Ребенок в такой системе координат оказывается пассивным объектом педагогических усилий взрослых, его по самые уши напичкивают знаниями-умениями-навыками в соответствии с определенными абстрактными, невесть кем и когда выдуманными стандартами или очередной педагогической модой, а потом измеряют при помощи разнообразных тестов, как все это уместилось в детской голове. Неудивительно, что, научившись худо-бедно соответствовать требованиям взрослых и имитировать учебную деятельность, большинство детей к средним классам начисто утрачивают интерес к тому, чему их пытаются всеми силами научить. Что и заканчивается Самой Главной Имитацией на ЕГЭ, где выпускник должен продемонстрировать не столько реальное знание предмета или навык самостоятельного анализа, сколько умение ловко выполнять задания по заданному образцу, которое легко измерить по стобалльной системе.

Имитатор или деятель?

Значит ли это, что оценки надо отменить, домашние задания запретить, а право выбора учебных предметов и программ предметов предоставить исключительно детям?

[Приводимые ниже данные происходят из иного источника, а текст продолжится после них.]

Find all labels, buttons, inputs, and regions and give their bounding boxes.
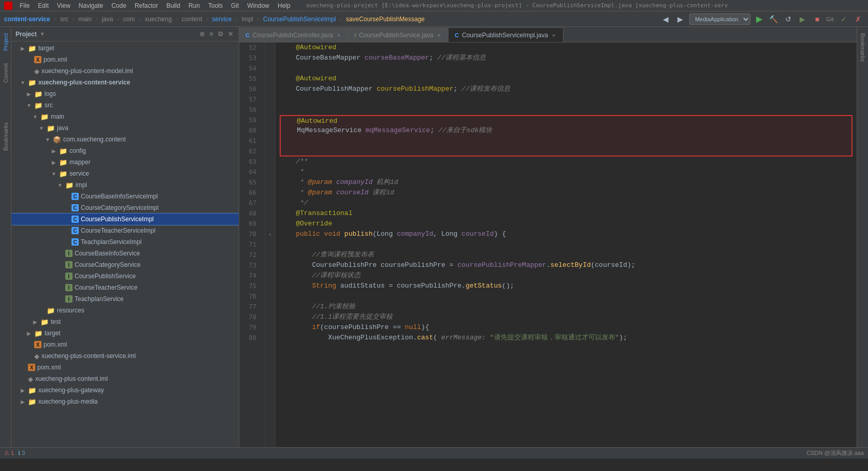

Вовсе нет. Но, превратив ребенка из объекта наших педагогических усилий в его субъект, можно в корне изменить сложившуюся ситуацию. Учитывая интересы реального живого ребенка, мы должны предлагать ему те или иные виды учебной деятельности и оценивать их результаты, исходя из того, что именно ему здесь и сейчас необходимо, сравнивая его не с абстрактным идеальным ребенком, а исключительно его сегодняшнего с ним же самим, вчерашним. Безусловно, так учить детей гораздо сложнее. Но опыт как мировой, так и русской педагогики показывает, что только так можно воспитать человека, способного не к имитации, а к реальной деятельности, умеющего ставить перед собой цели и разрабатывать пути их достижения, принимать решения и нести ответственность за их последствия. Ну, а тест на ЕГЭ написать для такого человека — плевое дело.